Firstly, part of the confusion here is my regrettable use of fundamental in the original article here:
Thus the fundamental (nano) wire energy is: ~1 Eb/bit/nm
But just after that I mentioned typical exceptions:
For long distance interconnect or communication reversible (ie optical) signaling is obviously vastly superior in asymptotic energy efficiency,
So I only meant ‘fundamental’ in the more narrow pareto tradeoff sense that if your interconnect is fully dissipative/reversible then the energy will be on around at least Eb/d where d is the distance scale of physical interconnect bits. For a macro scale domino computer, the distance scale is the size/spacing between dominoes. For electronic devices at maximum packing density where you naturally represent bits with single electrons, and the de broglie wavelength is then quite relevant as a constraint on maximum packing density due to quantum tunneling etc.

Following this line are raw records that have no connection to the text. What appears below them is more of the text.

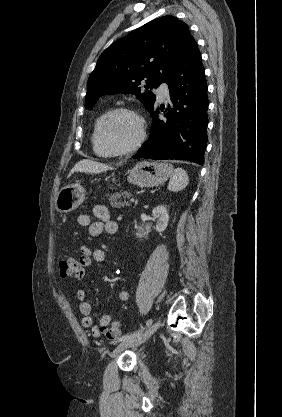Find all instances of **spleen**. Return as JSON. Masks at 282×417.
<instances>
[{
	"label": "spleen",
	"mask_w": 282,
	"mask_h": 417,
	"mask_svg": "<svg viewBox=\"0 0 282 417\" xmlns=\"http://www.w3.org/2000/svg\"><path fill=\"white\" fill-rule=\"evenodd\" d=\"M188 174L184 168H175L173 176H171L168 184L169 190H182L188 184Z\"/></svg>",
	"instance_id": "1"
}]
</instances>
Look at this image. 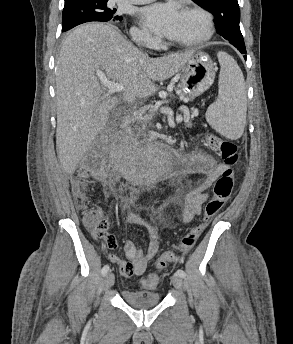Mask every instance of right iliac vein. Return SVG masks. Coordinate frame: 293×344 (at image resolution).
<instances>
[{
  "instance_id": "right-iliac-vein-1",
  "label": "right iliac vein",
  "mask_w": 293,
  "mask_h": 344,
  "mask_svg": "<svg viewBox=\"0 0 293 344\" xmlns=\"http://www.w3.org/2000/svg\"><path fill=\"white\" fill-rule=\"evenodd\" d=\"M114 282H115L114 274L111 272L106 274L105 279H104L105 288L106 289L111 288L114 285Z\"/></svg>"
}]
</instances>
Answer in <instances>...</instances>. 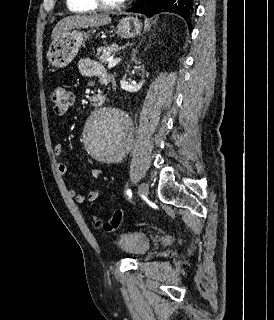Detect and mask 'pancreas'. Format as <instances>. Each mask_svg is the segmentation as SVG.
I'll use <instances>...</instances> for the list:
<instances>
[{"mask_svg":"<svg viewBox=\"0 0 274 320\" xmlns=\"http://www.w3.org/2000/svg\"><path fill=\"white\" fill-rule=\"evenodd\" d=\"M117 48L118 46H116V44H113V46H101V48H97V60H99V62H107L112 52H114V50H117Z\"/></svg>","mask_w":274,"mask_h":320,"instance_id":"pancreas-1","label":"pancreas"}]
</instances>
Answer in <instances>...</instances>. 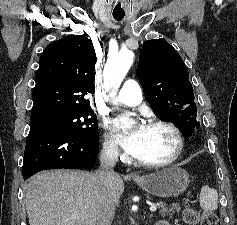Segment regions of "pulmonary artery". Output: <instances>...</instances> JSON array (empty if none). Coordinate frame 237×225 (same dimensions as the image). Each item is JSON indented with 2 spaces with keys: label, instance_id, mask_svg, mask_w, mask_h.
Masks as SVG:
<instances>
[{
  "label": "pulmonary artery",
  "instance_id": "obj_1",
  "mask_svg": "<svg viewBox=\"0 0 237 225\" xmlns=\"http://www.w3.org/2000/svg\"><path fill=\"white\" fill-rule=\"evenodd\" d=\"M142 101V90L140 85L132 79L125 81L118 93L115 102L127 106H136Z\"/></svg>",
  "mask_w": 237,
  "mask_h": 225
}]
</instances>
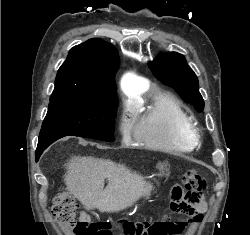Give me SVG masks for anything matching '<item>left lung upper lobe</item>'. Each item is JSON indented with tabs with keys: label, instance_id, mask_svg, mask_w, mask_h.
I'll use <instances>...</instances> for the list:
<instances>
[{
	"label": "left lung upper lobe",
	"instance_id": "5c2ea615",
	"mask_svg": "<svg viewBox=\"0 0 250 235\" xmlns=\"http://www.w3.org/2000/svg\"><path fill=\"white\" fill-rule=\"evenodd\" d=\"M149 68L163 84L174 88L185 102L197 110L204 108L198 79L183 55L176 52L160 54L149 63Z\"/></svg>",
	"mask_w": 250,
	"mask_h": 235
}]
</instances>
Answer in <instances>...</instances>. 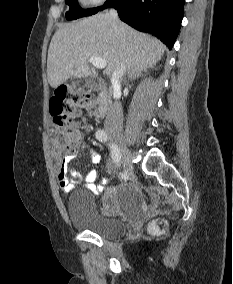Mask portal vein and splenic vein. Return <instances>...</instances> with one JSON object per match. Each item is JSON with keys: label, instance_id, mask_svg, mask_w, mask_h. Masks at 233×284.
<instances>
[{"label": "portal vein and splenic vein", "instance_id": "18ae733b", "mask_svg": "<svg viewBox=\"0 0 233 284\" xmlns=\"http://www.w3.org/2000/svg\"><path fill=\"white\" fill-rule=\"evenodd\" d=\"M89 61L98 69H104L106 67V61L101 57L91 56Z\"/></svg>", "mask_w": 233, "mask_h": 284}]
</instances>
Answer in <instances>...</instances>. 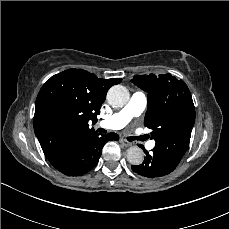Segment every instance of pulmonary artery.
I'll return each instance as SVG.
<instances>
[{
    "instance_id": "e3ab8cb5",
    "label": "pulmonary artery",
    "mask_w": 229,
    "mask_h": 229,
    "mask_svg": "<svg viewBox=\"0 0 229 229\" xmlns=\"http://www.w3.org/2000/svg\"><path fill=\"white\" fill-rule=\"evenodd\" d=\"M147 106V98L143 92H135L127 101L125 106L114 113L109 119L99 121L98 125L110 130H119L129 123L133 118L140 116ZM154 142H149L147 148L151 150Z\"/></svg>"
}]
</instances>
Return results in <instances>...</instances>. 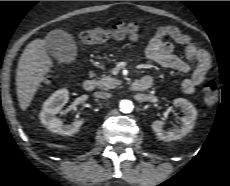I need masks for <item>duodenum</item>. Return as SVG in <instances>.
<instances>
[{
    "label": "duodenum",
    "instance_id": "410a0bca",
    "mask_svg": "<svg viewBox=\"0 0 230 186\" xmlns=\"http://www.w3.org/2000/svg\"><path fill=\"white\" fill-rule=\"evenodd\" d=\"M153 81L150 77H143L138 80H135L131 84V89L134 91H145L151 87ZM83 89L87 92L94 90L96 83L92 79H87L83 82Z\"/></svg>",
    "mask_w": 230,
    "mask_h": 186
}]
</instances>
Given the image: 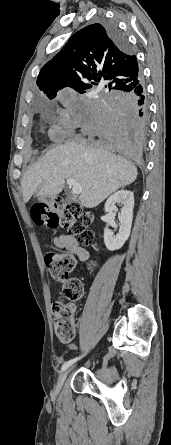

It’s also obviously energy inefficient to use nanoscale single electron bits for wires/interconnect—but that represents a core space vs energy tradeoff (amongst other optimization dimensions on the pareto surface). You can somewhat easily get much better wire energy efficiency by using much larger bit representations—like EM waves—but those are also much larger at 1eV energies.
One can also perhaps beat that bound by using anisotropic interconnect tiles where electrons move more ballistically as in some hypothetical carbon nanotube interconnect that could have a mean free path 3 OOM beyond copper[1] and proportionally lower bit energy per nm around perhaps 1e-22 J/bit/nm.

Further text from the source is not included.